Thanks to Apple Pay, other NFC based mobile wallet systems such as Google Wallet are seeing an increase in acceptance as more and more NFC based POS terminals are spreading across the merchant space. Looking at CurrentC itself, it is not showing much promise. MCX was supposed to officially launch CurrentC by the end of last year. That didn’t happen. Then it was promised that it would launch earlier this year, another unfulfilled claim. Now it is being speculated that it will launch in the middle of this year, but with Best Buy opting for Apple Pay, it seems MCX members are not feeling that confident about CurrentC anymore. There’s no doubt that Best Buy, being one of the retails giants, is a major influencer for other MCX members.
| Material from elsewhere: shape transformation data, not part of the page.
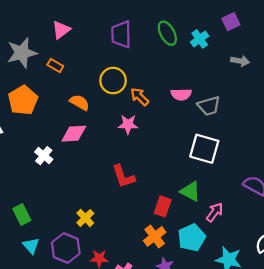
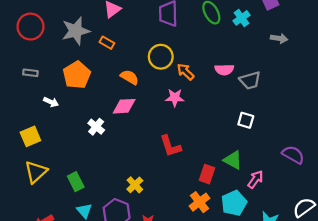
white square: (204, 149) -> (246, 120), size x0.6

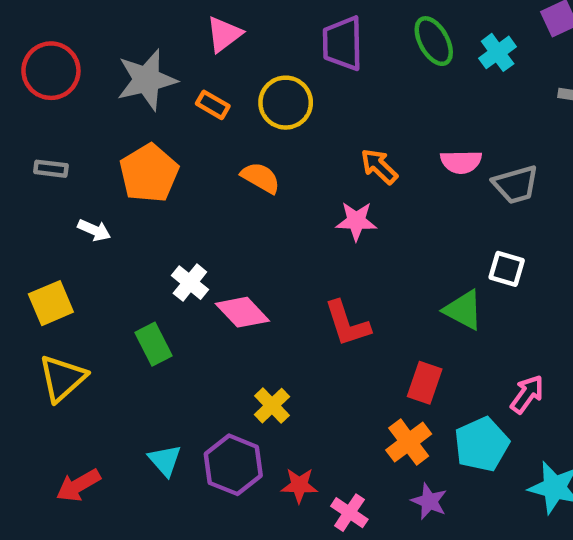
yellow circle: (161, 57) -> (286, 103), moved
pink diamond: (124, 106) -> (242, 312), moved, turned 50
green triangle: (233, 160) -> (463, 310), moved
green rectangle: (76, 182) -> (153, 344), moved

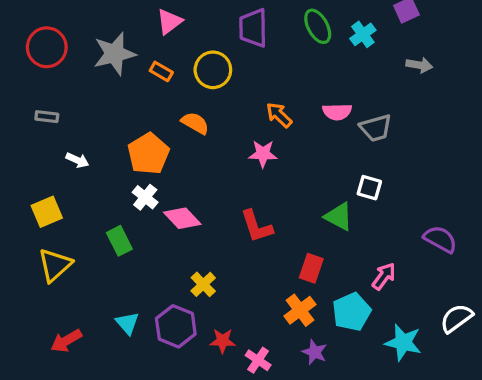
orange pentagon: (149, 173) -> (148, 154), moved

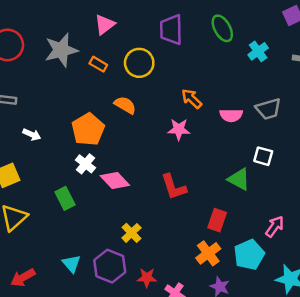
cyan cross: (363, 34) -> (258, 51), moved
pink semicircle: (337, 112) -> (231, 115), moved

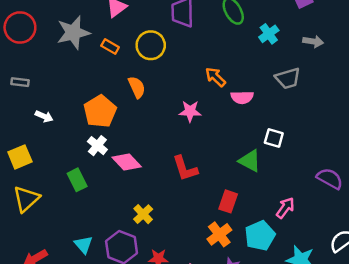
orange arrow: (192, 99) -> (215, 77), moved
orange semicircle: (125, 105) -> (137, 87), turned 35
gray trapezoid: (268, 109) -> (288, 78), moved

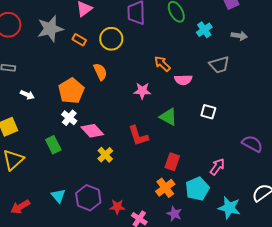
green triangle: (250, 161) -> (168, 117), moved
yellow cross: (143, 214) -> (105, 155), moved

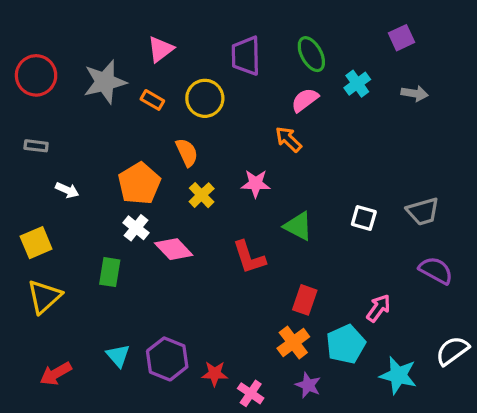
gray trapezoid: (219, 65) -> (423, 211), moved
pink semicircle: (183, 80) -> (305, 100), moved, turned 144
green rectangle: (53, 145) -> (110, 272), turned 36
yellow cross: (105, 155) -> (202, 195), moved

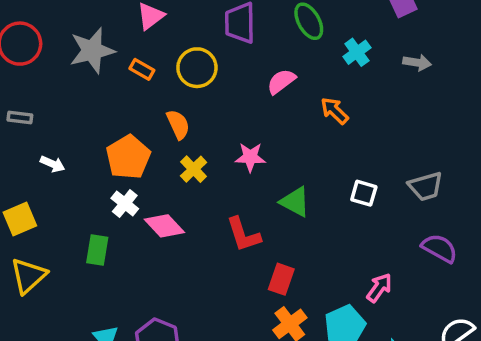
pink semicircle: (305, 100) -> (281, 81), moved
orange arrow: (288, 139) -> (335, 111), moved
red rectangle: (305, 300) -> (281, 279), moved

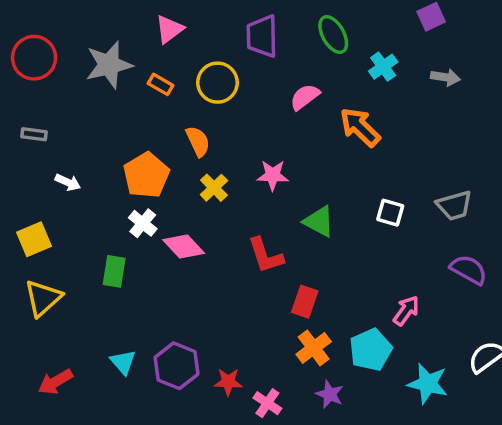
orange arrow: (335, 111) -> (360, 127), size x1.4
With the fate of CurrentC hanging in the air, several future scenarios may or may not come to light:
Scenario 1: PayPal overtakes CurrentC
First, I would like to bring up CurrentC’s history. CurrentC was developed based on the white label mobile wallet solution provider Paydiant. Earlier this year, PayPal acquired Paydiant, and I believe that PayPal will be looking to leverage the work done by Paydiant. PayPal itself is trying to gain momentum in the merchant space through its OneTouch payment solution. As a payments giant, PayPal does have the capability to support (or even take over) CurrentC and integrate it into its own solutions in order to come up with something as a rival to other mobile wallet systems, specifically Apple Pay. If this happens, MCX and its retailers will gain a lot from a solid tech partner, as well as the 140 million+ users of Paypal that could start paying from day 1 at big box merchants. Seems difficult? It is.
Scenario 2: Apple takes over CurrentC
Let me go out on a limb here and say that this is indeed a possibility. Apple itself has a little bit of an issue here with merchant acceptance and definitely wants to become a payments giant. So it might be very interested in taking over CurrentC or powering MCX. It could be a win-win situation only if the interchange fee "problem" could be solved.
These two scenarios are simply speculations under the notion that anything can happen considering the rapid market changes that are evident in the payments space. The question still remains on the future of MCX and the relevance of CurrentC.